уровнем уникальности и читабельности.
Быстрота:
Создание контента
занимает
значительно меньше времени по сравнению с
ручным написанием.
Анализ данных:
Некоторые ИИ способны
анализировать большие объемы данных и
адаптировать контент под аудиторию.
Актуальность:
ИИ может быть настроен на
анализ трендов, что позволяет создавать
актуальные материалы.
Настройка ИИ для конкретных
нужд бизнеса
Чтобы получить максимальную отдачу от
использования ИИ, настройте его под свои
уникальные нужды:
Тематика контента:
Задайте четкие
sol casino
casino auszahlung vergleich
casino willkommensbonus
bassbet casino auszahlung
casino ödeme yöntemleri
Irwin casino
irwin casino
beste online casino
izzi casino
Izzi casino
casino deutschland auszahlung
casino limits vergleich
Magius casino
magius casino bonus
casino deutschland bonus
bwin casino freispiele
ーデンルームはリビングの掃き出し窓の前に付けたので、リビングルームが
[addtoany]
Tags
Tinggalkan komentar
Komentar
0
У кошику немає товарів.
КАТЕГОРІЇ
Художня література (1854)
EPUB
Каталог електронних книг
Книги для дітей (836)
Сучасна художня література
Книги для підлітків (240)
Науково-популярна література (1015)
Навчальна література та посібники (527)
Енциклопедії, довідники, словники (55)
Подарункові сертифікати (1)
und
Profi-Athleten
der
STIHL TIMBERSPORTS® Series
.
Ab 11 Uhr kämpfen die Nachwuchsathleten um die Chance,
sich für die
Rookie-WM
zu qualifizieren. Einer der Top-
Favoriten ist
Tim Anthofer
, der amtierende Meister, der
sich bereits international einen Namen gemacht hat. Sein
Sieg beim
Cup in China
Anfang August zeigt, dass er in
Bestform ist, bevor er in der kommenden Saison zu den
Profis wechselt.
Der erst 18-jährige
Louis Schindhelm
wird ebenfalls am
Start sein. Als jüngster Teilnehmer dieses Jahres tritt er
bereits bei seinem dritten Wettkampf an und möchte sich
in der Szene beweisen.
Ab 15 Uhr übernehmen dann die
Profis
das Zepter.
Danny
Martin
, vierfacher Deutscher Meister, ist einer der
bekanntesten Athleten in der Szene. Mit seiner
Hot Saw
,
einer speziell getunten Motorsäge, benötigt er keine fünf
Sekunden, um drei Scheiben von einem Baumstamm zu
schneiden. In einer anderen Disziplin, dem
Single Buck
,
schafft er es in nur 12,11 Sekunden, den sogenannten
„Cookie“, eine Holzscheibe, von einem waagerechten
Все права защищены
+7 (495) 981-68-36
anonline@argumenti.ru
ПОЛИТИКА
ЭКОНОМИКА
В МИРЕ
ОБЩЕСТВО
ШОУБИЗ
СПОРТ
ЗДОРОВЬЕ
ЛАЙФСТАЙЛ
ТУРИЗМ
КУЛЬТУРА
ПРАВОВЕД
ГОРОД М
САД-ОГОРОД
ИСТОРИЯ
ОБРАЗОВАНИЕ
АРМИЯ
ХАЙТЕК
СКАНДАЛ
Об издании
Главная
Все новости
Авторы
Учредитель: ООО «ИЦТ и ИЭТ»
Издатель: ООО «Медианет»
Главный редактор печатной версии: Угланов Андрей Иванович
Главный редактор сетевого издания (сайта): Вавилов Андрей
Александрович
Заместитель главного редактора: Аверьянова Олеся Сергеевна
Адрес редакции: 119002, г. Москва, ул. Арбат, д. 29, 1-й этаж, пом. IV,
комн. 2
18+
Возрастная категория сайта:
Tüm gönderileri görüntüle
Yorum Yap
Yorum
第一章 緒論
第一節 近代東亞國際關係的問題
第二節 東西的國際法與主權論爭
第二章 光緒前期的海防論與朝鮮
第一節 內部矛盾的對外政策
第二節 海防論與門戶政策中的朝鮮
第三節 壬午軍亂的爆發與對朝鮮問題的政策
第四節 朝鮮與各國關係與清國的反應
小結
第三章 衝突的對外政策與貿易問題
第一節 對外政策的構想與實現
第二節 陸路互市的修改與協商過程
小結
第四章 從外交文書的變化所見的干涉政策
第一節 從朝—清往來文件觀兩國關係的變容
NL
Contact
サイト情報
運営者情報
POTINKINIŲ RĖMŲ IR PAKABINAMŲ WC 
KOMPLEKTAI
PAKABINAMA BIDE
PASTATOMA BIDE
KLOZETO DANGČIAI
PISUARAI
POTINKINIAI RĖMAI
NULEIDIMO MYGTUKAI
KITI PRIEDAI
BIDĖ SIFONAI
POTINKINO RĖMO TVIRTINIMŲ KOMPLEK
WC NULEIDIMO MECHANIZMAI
═══
▸ Prompt:
Copy task. Give back the whole listing exactly as written.

▸ Response to the task:
уровнем уникальности и читабельности.
Быстрота:
Создание контента
занимает
значительно меньше времени по сравнению с
ручным написанием.
Анализ данных:
Некоторые ИИ способны
анализировать большие объемы данных и
адаптировать контент под аудиторию.
Актуальность:
ИИ может быть настроен на
анализ трендов, что позволяет создавать
актуальные материалы.
Настройка ИИ для конкретных
нужд бизнеса
Чтобы получить максимальную отдачу от
использования ИИ, настройте его под свои
уникальные нужды:
Тематика контента:
Задайте четкие
sol casino
casino auszahlung vergleich
casino willkommensbonus
bassbet casino auszahlung
casino ödeme yöntemleri
Irwin casino
irwin casino
beste online casino
izzi casino
Izzi casino
casino deutschland auszahlung
casino limits vergleich
Magius casino
magius casino bonus
casino deutschland bonus
bwin casino freispiele
ーデンルームはリビングの掃き出し窓の前に付けたので、リビングルームが
[addtoany]
Tags
Tinggalkan komentar
Komentar
0
У кошику немає товарів.
КАТЕГОРІЇ
Художня література (1854)
EPUB
Каталог електронних книг
Книги для дітей (836)
Сучасна художня література
Книги для підлітків (240)
Науково-популярна література (1015)
Навчальна література та посібники (527)
Енциклопедії, довідники, словники (55)
Подарункові сертифікати (1)
und
Profi-Athleten
der
STIHL TIMBERSPORTS® Series
.
Ab 11 Uhr kämpfen die Nachwuchsathleten um die Chance,
sich für die
Rookie-WM
zu qualifizieren. Einer der Top-
Favoriten ist
Tim Anthofer
, der amtierende Meister, der
sich bereits international einen Namen gemacht hat. Sein
Sieg beim
Cup in China
Anfang August zeigt, dass er in
Bestform ist, bevor er in der kommenden Saison zu den
Profis wechselt.
Der erst 18-jährige
Louis Schindhelm
wird ebenfalls am
Start sein. Als jüngster Teilnehmer dieses Jahres tritt er
bereits bei seinem dritten Wettkampf an und möchte sich
in der Szene beweisen.
Ab 15 Uhr übernehmen dann die
Profis
das Zepter.
Danny
Martin
, vierfacher Deutscher Meister, ist einer der
bekanntesten Athleten in der Szene. Mit seiner
Hot Saw
,
einer speziell getunten Motorsäge, benötigt er keine fünf
Sekunden, um drei Scheiben von einem Baumstamm zu
schneiden. In einer anderen Disziplin, dem
Single Buck
,
schafft er es in nur 12,11 Sekunden, den sogenannten
„Cookie“, eine Holzscheibe, von einem waagerechten
Все права защищены
+7 (495) 981-68-36
anonline@argumenti.ru
ПОЛИТИКА
ЭКОНОМИКА
В МИРЕ
ОБЩЕСТВО
ШОУБИЗ
СПОРТ
ЗДОРОВЬЕ
ЛАЙФСТАЙЛ
ТУРИЗМ
КУЛЬТУРА
ПРАВОВЕД
ГОРОД М
САД-ОГОРОД
ИСТОРИЯ
ОБРАЗОВАНИЕ
АРМИЯ
ХАЙТЕК
СКАНДАЛ
Об издании
Главная
Все новости
Авторы
Учредитель: ООО «ИЦТ и ИЭТ»
Издатель: ООО «Медианет»
Главный редактор печатной версии: Угланов Андрей Иванович
Главный редактор сетевого издания (сайта): Вавилов Андрей
Александрович
Заместитель главного редактора: Аверьянова Олеся Сергеевна
Адрес редакции: 119002, г. Москва, ул. Арбат, д. 29, 1-й этаж, пом. IV,
комн. 2
18+
Возрастная категория сайта:
Tüm gönderileri görüntüle
Yorum Yap
Yorum
第一章 緒論
第一節 近代東亞國際關係的問題
第二節 東西的國際法與主權論爭
第二章 光緒前期的海防論與朝鮮
第一節 內部矛盾的對外政策
第二節 海防論與門戶政策中的朝鮮
第三節 壬午軍亂的爆發與對朝鮮問題的政策
第四節 朝鮮與各國關係與清國的反應
小結
第三章 衝突的對外政策與貿易問題
第一節 對外政策的構想與實現
第二節 陸路互市的修改與協商過程
小結
第四章 從外交文書的變化所見的干涉政策
第一節 從朝—清往來文件觀兩國關係的變容
NL
Contact
サイト情報
運営者情報
POTINKINIŲ RĖMŲ IR PAKABINAMŲ WC 
KOMPLEKTAI
PAKABINAMA BIDE
PASTATOMA BIDE
KLOZETO DANGČIAI
PISUARAI
POTINKINIAI RĖMAI
NULEIDIMO MYGTUKAI
KITI PRIEDAI
BIDĖ SIFONAI
POTINKINO RĖMO TVIRTINIMŲ KOMPLEK
WC NULEIDIMO MECHANIZMAI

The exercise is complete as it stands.